Americans have grown increasingly polarised in recent years. According to the Pew Research Center, median Republicans are more conservative than 97% of Democrats, while median Democrats are more liberal than 95% of Republicans. By contrast, in 1994 those figures were just 64% and 70%, respectively. Some scholars argue that ideological tensions have never been greater in living memory.
“We have to go back historically, to something like the 1890s post-Civil War period, to find politics in the US that are anywhere near as bitterly polarised as we have now,” says Bernard Grofman, a political scientist at the University of California, Irvine. “Polarisation in Congress is at levels we have not seen in more than 100 years.”
California is no exception. For the past few years, divides both within the state, and between California and the rest of the US, have sparked at least six initiatives aimed at breaking California into smaller states or cleaving it entirely from the rest of the country.
According to Monica Toft, a professor of international politics at the Fletcher School at Tufts University in Boston, arguments in support of these plans include the belief that the federal government no longer represents California’s economic interests; that the state is so large that proper governance is only possible if applied across a smaller geographic scale; or that irreconcilable differences have emerged between what California and the rest of the US stand for.
To be clear, unless something drastically changes, California is not going to secede any time soon.
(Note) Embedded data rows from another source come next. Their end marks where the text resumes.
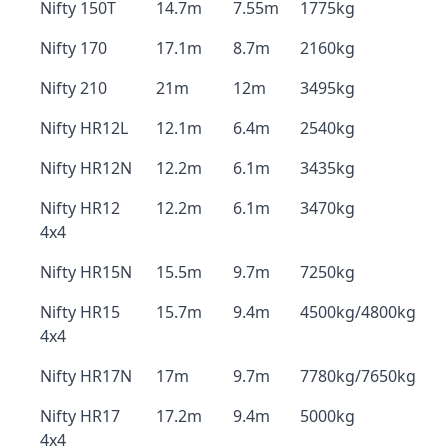
Nifty 150T
14.7m
7.55m
1775kg
Nifty 170
17.1m
8.7m
2160kg
Nifty 210
21m
12m
3495kg
Nifty HR12L
12.1m
6.4m
2540kg
Nifty HR12N
12.2m
6.1m
3435kg
Nifty HR12
12.2m
6.1m
3470kg
4x4
Nifty HR15N
15.5m
9.7m
7250kg
Nifty HR15
15.7m
9.4m
4500kg/4800kg
4x4
Nifty HR17N
17m
9.7m
7780kg/7650kg
Nifty HR17
17.2m
9.4m
5000kg
4x4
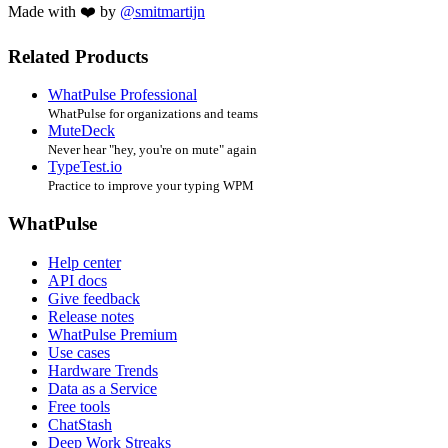
Made with ❤️ by
@smitmartijn
Related Products
WhatPulse Professional
WhatPulse for organizations and teams
MuteDeck
Never hear "hey, you're on mute" again
TypeTest.io
Practice to improve your typing WPM
WhatPulse
Help center
API docs
Give feedback
Release notes
WhatPulse Premium
Use cases
Hardware Trends
Data as a Service
Free tools
ChatStash
Deep Work Streaks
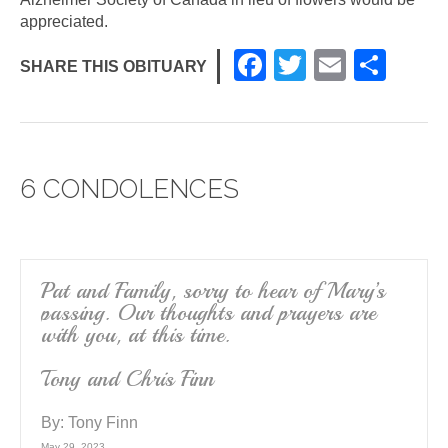
appreciated.
F
T
E
S
SHARE THIS OBITUARY
a
wi
m
h
c
tt
ail
ar
e
er
e
6 CONDOLENCES
b
o
o
k
Pat and Family, sorry to hear of Mary’s
passing. Our thoughts and prayers are
with you, at this time.
Tony and Chris Finn
By:
Tony Finn
May 29, 2023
A constitutional law denies states the right to secession, and there’s scant evidence that the majority of California’s citizens actually want to leave. A 2017 survey of 1,000 Californians conducted by the University of California, Berkeley, found that a bipartisan 68% opposed such initiatives.
Yet exploring what would happen should this improbable event come to pass is still worthwhile for the questions it raises about the precarious balance of power – and politics – in the US.
The possibility of violence, even formal war, is the first and most crucial question for hypothesising what would happen if California tried to leave. Another US civil war may sound unlikely, but consider that the southern US did not expect lasting conflict to ensue when it decided to secede from the north 157 years ago.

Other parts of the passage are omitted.